TASK OBJECTIVE: The records below must be copied in full, exactly as they read.

(Collected data)
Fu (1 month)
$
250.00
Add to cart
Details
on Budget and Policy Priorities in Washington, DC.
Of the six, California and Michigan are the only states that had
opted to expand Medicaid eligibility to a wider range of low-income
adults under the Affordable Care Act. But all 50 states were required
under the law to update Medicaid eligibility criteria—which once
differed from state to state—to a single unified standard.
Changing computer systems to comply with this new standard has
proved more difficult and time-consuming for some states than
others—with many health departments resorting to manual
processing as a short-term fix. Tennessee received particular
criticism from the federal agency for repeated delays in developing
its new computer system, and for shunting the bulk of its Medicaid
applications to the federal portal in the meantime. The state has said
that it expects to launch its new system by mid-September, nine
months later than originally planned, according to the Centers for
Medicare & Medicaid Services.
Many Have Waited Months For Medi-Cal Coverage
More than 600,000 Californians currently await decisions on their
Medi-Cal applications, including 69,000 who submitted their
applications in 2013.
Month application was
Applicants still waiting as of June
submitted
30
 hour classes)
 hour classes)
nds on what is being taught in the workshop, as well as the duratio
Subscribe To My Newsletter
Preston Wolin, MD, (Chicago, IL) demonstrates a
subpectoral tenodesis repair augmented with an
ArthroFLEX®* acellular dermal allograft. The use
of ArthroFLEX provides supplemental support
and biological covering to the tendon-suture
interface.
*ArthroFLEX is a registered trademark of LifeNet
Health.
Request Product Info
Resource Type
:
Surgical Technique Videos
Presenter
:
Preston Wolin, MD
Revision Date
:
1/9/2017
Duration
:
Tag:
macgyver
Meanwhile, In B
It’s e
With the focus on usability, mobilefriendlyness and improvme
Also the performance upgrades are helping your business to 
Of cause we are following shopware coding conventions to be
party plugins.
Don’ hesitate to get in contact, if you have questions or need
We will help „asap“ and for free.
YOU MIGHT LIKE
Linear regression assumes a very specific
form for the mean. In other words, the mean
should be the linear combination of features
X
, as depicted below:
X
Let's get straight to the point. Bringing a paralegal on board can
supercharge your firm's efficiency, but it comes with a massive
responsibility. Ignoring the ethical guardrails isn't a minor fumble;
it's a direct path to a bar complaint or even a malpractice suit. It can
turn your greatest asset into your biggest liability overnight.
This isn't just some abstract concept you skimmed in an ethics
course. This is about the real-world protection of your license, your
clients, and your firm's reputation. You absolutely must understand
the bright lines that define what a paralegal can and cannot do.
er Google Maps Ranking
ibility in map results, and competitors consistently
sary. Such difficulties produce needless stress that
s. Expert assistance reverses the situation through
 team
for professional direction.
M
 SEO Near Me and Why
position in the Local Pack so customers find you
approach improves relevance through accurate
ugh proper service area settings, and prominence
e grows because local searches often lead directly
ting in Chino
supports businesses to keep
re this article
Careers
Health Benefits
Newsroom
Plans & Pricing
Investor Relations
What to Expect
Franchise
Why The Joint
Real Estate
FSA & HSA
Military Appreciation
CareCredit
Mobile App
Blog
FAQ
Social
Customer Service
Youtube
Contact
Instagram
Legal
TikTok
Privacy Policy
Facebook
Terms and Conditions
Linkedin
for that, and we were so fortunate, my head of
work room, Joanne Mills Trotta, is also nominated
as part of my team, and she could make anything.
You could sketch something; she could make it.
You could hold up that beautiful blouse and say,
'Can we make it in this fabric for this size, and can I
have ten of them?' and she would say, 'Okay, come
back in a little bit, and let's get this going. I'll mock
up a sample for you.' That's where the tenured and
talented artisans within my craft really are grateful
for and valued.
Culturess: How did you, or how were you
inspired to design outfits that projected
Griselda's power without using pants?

SOLUTION BELOW:
Fu (1 month)
$
250.00
Add to cart
Details
on Budget and Policy Priorities in Washington, DC.
Of the six, California and Michigan are the only states that had
opted to expand Medicaid eligibility to a wider range of low-income
adults under the Affordable Care Act. But all 50 states were required
under the law to update Medicaid eligibility criteria—which once
differed from state to state—to a single unified standard.
Changing computer systems to comply with this new standard has
proved more difficult and time-consuming for some states than
others—with many health departments resorting to manual
processing as a short-term fix. Tennessee received particular
criticism from the federal agency for repeated delays in developing
its new computer system, and for shunting the bulk of its Medicaid
applications to the federal portal in the meantime. The state has said
that it expects to launch its new system by mid-September, nine
months later than originally planned, according to the Centers for
Medicare & Medicaid Services.
Many Have Waited Months For Medi-Cal Coverage
More than 600,000 Californians currently await decisions on their
Medi-Cal applications, including 69,000 who submitted their
applications in 2013.
Month application was
Applicants still waiting as of June
submitted
30
 hour classes)
 hour classes)
nds on what is being taught in the workshop, as well as the duratio
Subscribe To My Newsletter
Preston Wolin, MD, (Chicago, IL) demonstrates a
subpectoral tenodesis repair augmented with an
ArthroFLEX®* acellular dermal allograft. The use
of ArthroFLEX provides supplemental support
and biological covering to the tendon-suture
interface.
*ArthroFLEX is a registered trademark of LifeNet
Health.
Request Product Info
Resource Type
:
Surgical Technique Videos
Presenter
:
Preston Wolin, MD
Revision Date
:
1/9/2017
Duration
:
Tag:
macgyver
Meanwhile, In B
It’s e
With the focus on usability, mobilefriendlyness and improvme
Also the performance upgrades are helping your business to 
Of cause we are following shopware coding conventions to be
party plugins.
Don’ hesitate to get in contact, if you have questions or need
We will help „asap“ and for free.
YOU MIGHT LIKE
Linear regression assumes a very specific
form for the mean. In other words, the mean
should be the linear combination of features
X
, as depicted below:
X
Let's get straight to the point. Bringing a paralegal on board can
supercharge your firm's efficiency, but it comes with a massive
responsibility. Ignoring the ethical guardrails isn't a minor fumble;
it's a direct path to a bar complaint or even a malpractice suit. It can
turn your greatest asset into your biggest liability overnight.
This isn't just some abstract concept you skimmed in an ethics
course. This is about the real-world protection of your license, your
clients, and your firm's reputation. You absolutely must understand
the bright lines that define what a paralegal can and cannot do.
er Google Maps Ranking
ibility in map results, and competitors consistently
sary. Such difficulties produce needless stress that
s. Expert assistance reverses the situation through
 team
for professional direction.
M
 SEO Near Me and Why
position in the Local Pack so customers find you
approach improves relevance through accurate
ugh proper service area settings, and prominence
e grows because local searches often lead directly
ting in Chino
supports businesses to keep
re this article
Careers
Health Benefits
Newsroom
Plans & Pricing
Investor Relations
What to Expect
Franchise
Why The Joint
Real Estate
FSA & HSA
Military Appreciation
CareCredit
Mobile App
Blog
FAQ
Social
Customer Service
Youtube
Contact
Instagram
Legal
TikTok
Privacy Policy
Facebook
Terms and Conditions
Linkedin
for that, and we were so fortunate, my head of
work room, Joanne Mills Trotta, is also nominated
as part of my team, and she could make anything.
You could sketch something; she could make it.
You could hold up that beautiful blouse and say,
'Can we make it in this fabric for this size, and can I
have ten of them?' and she would say, 'Okay, come
back in a little bit, and let's get this going. I'll mock
up a sample for you.' That's where the tenured and
talented artisans within my craft really are grateful
for and valued.
Culturess: How did you, or how were you
inspired to design outfits that projected
Griselda's power without using pants?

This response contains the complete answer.